Diabetes is a serious condition that occurs when the body becomes unable to use glucose (sugar), which builds up to dangerous levels in the blood.  High blood sugar levels damage the body in a number of ways.  Life expectance is shortened by 5 to 10 years of more.  The risk of heart disease, stroke, blindness, foot and leg amputations, kidney failure, peripheral neuropathy, and breast and uterine cancer is increased.  It is estimated that sixteen million Americans are diabetic, and one third are unaware of it.

    There are two types of diabetes, Juvenile onset diabetes - called Type 1 or insulin dependent diabetes - is the more severe form.  Adult onset diabetes - called Type 2 or no insulin dependent diabetes - is more common.  Both have problems with insulin the substance which acts as the “key” to open the “door” of each body cell to let glucose enter and fuel the cell.

    Type 1 diabetics do not produce enough insulin and must have regular shots, or they will die.  Type 2 diabetics have a less severe underproduction of insulin, and/or an insulin resistant condition, in which the cells do not respond to it.  As a result, glucose builds up in the blood while the cells starve.  Type 2 diabetes is usually the result of a genetic predisposition couple with obesity, a diet high in fat, and too little exercise.

    The good news is that diabetes can often be controlled by lifestyle modifications.  If a person is receiving medication, these changes must be made in consultation with a doctor, since medications will need to be lowered quickly - sometimes within a matter of hours.

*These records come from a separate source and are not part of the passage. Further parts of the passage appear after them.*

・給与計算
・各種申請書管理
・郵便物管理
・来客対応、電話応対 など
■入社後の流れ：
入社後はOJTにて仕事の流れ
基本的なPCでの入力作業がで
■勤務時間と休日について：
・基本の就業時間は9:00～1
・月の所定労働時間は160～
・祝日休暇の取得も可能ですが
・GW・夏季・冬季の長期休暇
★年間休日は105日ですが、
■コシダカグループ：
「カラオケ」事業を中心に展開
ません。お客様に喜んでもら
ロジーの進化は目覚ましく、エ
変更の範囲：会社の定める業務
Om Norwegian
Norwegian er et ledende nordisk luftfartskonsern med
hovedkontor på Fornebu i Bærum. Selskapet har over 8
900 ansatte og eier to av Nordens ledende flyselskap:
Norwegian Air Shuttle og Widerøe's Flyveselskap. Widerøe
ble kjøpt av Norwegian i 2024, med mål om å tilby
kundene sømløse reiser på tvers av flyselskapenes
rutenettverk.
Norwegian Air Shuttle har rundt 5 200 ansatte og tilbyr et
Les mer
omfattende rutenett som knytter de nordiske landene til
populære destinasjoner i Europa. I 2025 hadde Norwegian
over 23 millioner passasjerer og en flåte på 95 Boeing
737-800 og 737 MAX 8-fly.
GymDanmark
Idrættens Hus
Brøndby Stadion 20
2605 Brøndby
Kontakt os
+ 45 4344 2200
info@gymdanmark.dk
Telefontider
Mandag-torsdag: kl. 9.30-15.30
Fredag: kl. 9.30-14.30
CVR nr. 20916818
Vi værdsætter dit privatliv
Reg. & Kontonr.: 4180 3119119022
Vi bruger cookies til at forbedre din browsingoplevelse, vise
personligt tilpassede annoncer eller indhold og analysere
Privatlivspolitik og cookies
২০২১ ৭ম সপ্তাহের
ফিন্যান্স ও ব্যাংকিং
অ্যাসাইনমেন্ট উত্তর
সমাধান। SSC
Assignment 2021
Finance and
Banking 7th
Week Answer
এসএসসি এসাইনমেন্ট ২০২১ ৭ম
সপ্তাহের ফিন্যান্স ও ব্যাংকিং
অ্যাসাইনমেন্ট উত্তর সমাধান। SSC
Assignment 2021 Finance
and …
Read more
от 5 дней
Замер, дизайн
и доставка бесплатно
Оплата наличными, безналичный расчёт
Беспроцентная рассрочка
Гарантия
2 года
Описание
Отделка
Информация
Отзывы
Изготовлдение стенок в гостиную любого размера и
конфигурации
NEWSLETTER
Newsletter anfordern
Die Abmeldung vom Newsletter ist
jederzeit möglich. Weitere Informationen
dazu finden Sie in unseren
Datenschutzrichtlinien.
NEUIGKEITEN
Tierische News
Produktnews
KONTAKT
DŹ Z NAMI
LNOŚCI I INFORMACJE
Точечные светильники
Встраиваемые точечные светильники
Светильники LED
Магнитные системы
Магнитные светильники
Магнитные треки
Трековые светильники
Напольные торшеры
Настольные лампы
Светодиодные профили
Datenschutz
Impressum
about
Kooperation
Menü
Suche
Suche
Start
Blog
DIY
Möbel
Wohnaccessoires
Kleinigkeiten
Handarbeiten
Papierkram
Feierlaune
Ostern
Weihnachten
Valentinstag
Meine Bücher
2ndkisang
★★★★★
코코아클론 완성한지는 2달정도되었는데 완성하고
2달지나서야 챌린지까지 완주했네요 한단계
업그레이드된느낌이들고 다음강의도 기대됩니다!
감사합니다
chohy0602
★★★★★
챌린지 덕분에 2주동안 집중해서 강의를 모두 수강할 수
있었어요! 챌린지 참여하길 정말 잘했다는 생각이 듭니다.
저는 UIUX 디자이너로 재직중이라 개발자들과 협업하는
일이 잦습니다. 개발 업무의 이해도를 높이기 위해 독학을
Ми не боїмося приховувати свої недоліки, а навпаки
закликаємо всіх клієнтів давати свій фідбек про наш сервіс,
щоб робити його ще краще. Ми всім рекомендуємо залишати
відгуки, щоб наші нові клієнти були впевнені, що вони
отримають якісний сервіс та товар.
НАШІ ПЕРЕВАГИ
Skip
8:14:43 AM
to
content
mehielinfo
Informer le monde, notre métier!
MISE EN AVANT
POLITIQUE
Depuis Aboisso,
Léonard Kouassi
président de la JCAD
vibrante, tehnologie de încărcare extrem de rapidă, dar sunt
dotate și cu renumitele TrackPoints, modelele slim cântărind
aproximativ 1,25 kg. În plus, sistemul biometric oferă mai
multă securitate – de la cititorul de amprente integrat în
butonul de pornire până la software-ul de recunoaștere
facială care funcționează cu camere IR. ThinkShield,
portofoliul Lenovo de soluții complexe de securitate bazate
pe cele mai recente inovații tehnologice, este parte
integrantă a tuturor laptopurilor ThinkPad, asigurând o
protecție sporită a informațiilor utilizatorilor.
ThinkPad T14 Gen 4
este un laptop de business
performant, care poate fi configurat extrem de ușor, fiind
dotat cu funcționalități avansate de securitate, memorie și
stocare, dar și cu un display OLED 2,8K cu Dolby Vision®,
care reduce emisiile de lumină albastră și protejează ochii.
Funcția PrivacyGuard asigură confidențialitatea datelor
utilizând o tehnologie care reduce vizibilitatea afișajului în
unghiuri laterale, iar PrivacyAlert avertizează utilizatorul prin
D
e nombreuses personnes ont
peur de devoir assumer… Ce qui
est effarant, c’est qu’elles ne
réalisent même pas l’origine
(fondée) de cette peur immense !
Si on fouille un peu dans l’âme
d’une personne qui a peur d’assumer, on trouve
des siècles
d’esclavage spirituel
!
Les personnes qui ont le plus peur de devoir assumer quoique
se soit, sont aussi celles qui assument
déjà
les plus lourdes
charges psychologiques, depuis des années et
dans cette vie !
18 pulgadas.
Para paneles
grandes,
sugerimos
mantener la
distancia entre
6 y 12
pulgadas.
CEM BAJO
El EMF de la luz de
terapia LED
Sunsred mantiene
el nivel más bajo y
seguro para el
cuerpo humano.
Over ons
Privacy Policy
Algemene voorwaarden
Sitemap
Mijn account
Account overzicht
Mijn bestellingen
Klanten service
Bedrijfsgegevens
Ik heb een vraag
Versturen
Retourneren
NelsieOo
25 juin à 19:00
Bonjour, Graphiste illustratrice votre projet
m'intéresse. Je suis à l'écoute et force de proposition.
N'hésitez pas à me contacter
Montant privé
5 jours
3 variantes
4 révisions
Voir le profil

    1.  Avoid dietary fats.  They are the main factor responsible for making cells unresponsive to insulin.  Studies show that a 65 percent fat diet will induce diabetes in less than two weeks.

    2.  Lose weight.  Obesity is one of the primary reasons cells become insulin resistant.  Losing weight makes the cells more responsive, and this alone will cure many Type 2 diabetics.

    3.  Exercise regularly.  Physical inactivity contributes to the development of insulin resistance.  Regular exercise enhances the cell’s ability to use insulin.  Regular exercise is critical for the diabetic and for those at high risk of developing the disease because of excess weight of genetic predisposition.

    4.  Avoid things that aggravate the problem.  Refined sugar, caffeine, nicotine, and alcohol unbalance insulin production and blood sugar levels.  High blood pressure, and excess protein facilitate kidney deterioration.

    5.  Eat a proper diet.  The American Diabetic Association now recommends a diet low in fat, moderate in protein, and containing complex carbohydrates such as beans, vegetables, and grains.  The fiber found in such foods is a critical ingredient in the control of blood sugar.  Even fruit can be handled in this kind of diet if eaten unrefined and in moderation.

    6.  Space meals appropriately.  Five to seven meals have often been prescribed for diabetics, but eating frequent meals raises absolute blood sugar levels 10 to 15 percent.  On a low-fat diet high in complex carbohydrate most people can easily maintain adequate blood glucose levels with three or even two meals a day.  Mealtimes should be regular, with at least five hours between meals, and no snacks.  The evening meal can be omitted or kept very light.  This will also help with weight loss.  Ask your doctor to adjust your insulin injections as needed.

    7.  Harness the benefits of sunlight.  Exposure to sunlight lowers blood sugar by stimulating its storage in the muscles and liver.  Diabetic are benefited by getting moderate amounts of sunshine, but lengthy sunbathing is not recommended.

    Thousands of people have been successful in bring this disease under control.  Begin today to follow these simple suggestions, and you too will lose weight, feel better, have more energy, and achieve the mastery over diabetes.